Exercise brief: Please give the count of lines below with the string "materials" in them, and no other words.

[[ Exercise input, beginning ]]

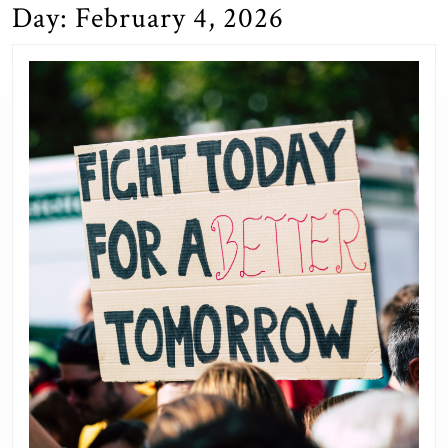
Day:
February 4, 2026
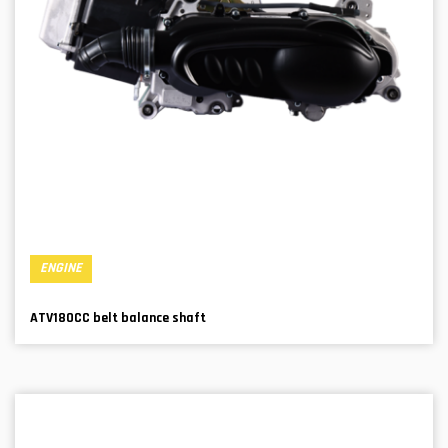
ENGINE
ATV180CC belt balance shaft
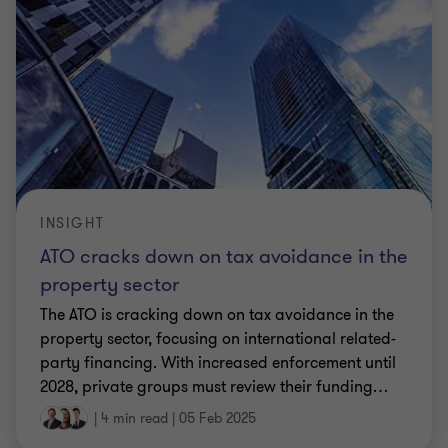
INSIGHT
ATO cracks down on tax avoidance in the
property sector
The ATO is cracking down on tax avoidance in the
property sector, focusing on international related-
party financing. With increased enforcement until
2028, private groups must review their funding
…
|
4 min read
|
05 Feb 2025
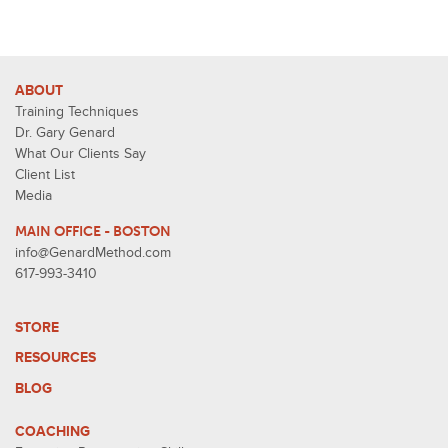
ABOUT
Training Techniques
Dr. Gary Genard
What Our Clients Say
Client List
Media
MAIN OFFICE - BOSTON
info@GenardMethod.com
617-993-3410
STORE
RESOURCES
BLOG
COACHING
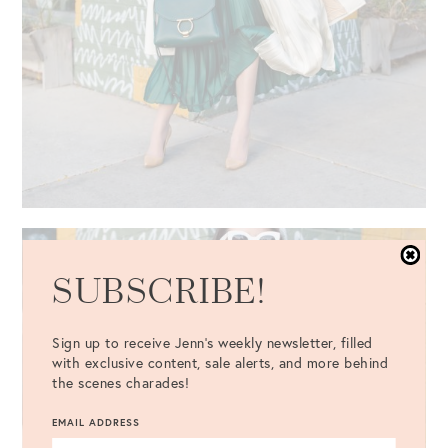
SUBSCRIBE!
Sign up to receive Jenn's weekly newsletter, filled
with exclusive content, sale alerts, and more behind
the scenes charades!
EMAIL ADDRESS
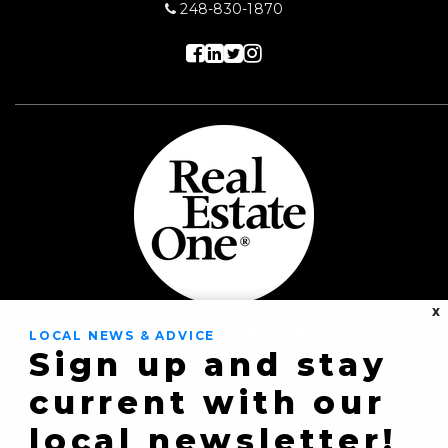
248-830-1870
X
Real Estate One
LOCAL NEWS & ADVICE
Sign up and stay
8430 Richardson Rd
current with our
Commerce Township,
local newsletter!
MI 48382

[[ Exercise input, end ]]
[[ Exercise input, beginning ]]

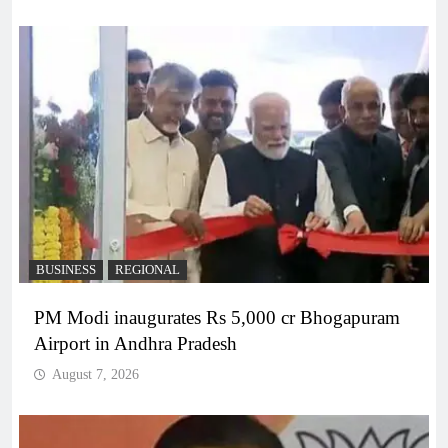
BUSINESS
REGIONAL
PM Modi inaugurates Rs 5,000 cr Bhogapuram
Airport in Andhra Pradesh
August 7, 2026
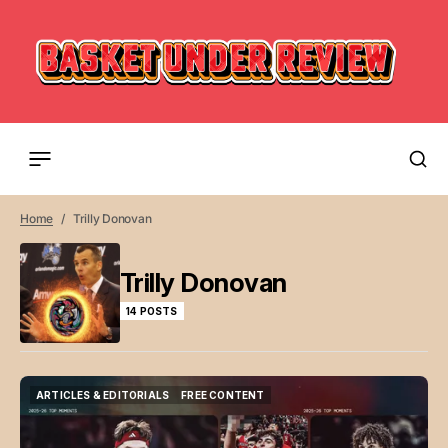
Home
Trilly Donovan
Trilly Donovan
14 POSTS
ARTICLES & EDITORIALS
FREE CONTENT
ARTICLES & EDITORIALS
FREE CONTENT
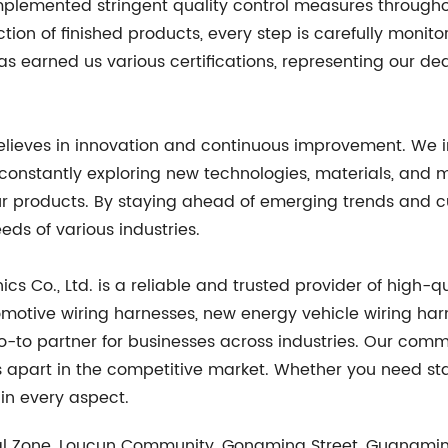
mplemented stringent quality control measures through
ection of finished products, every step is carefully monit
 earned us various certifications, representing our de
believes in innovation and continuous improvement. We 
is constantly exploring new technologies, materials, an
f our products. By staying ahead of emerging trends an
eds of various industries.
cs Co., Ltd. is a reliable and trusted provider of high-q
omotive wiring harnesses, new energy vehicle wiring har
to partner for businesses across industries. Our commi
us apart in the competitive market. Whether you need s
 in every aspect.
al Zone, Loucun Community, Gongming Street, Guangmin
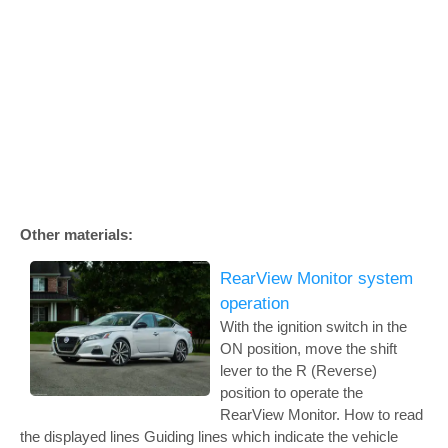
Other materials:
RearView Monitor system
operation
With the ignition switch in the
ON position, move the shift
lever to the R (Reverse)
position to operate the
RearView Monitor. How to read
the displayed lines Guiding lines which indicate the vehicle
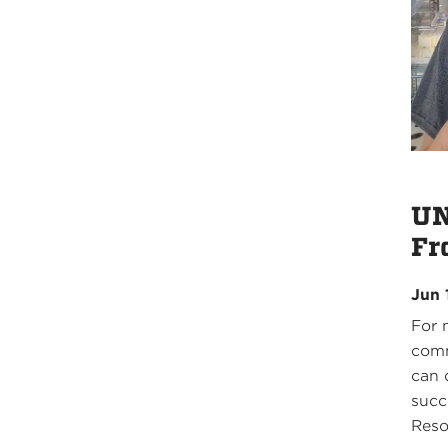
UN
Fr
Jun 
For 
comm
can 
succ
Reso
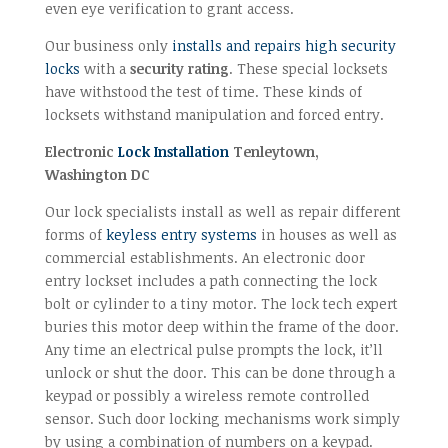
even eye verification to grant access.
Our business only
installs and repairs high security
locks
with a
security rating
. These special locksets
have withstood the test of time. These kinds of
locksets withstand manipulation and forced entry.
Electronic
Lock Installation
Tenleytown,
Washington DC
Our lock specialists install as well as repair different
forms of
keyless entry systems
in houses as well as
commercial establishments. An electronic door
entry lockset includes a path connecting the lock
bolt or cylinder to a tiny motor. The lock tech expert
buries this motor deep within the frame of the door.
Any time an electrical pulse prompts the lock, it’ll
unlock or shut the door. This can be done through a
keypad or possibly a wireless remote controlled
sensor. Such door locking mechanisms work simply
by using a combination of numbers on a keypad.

[[ Exercise input, end ]]
[[ Exercise input, beginning ]]

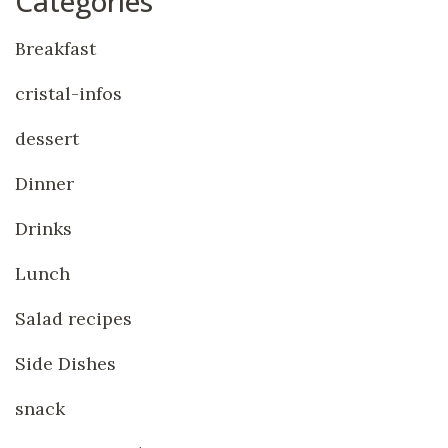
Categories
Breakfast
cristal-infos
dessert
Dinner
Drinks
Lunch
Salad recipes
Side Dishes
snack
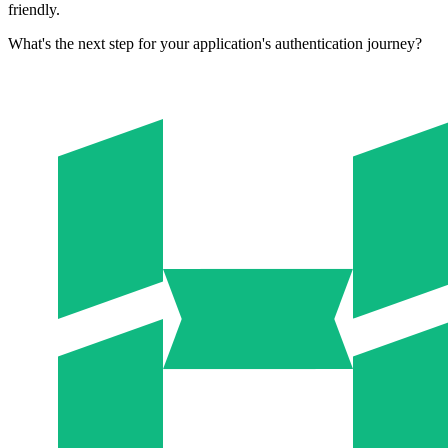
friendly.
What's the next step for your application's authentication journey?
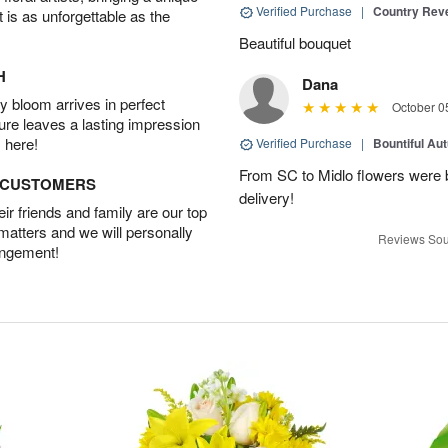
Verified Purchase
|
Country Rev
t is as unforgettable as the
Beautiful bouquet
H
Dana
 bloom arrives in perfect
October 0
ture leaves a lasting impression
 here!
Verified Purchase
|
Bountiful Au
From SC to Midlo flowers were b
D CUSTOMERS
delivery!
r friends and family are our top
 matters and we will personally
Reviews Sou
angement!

[[ Exercise input, end ]]

The answer: 2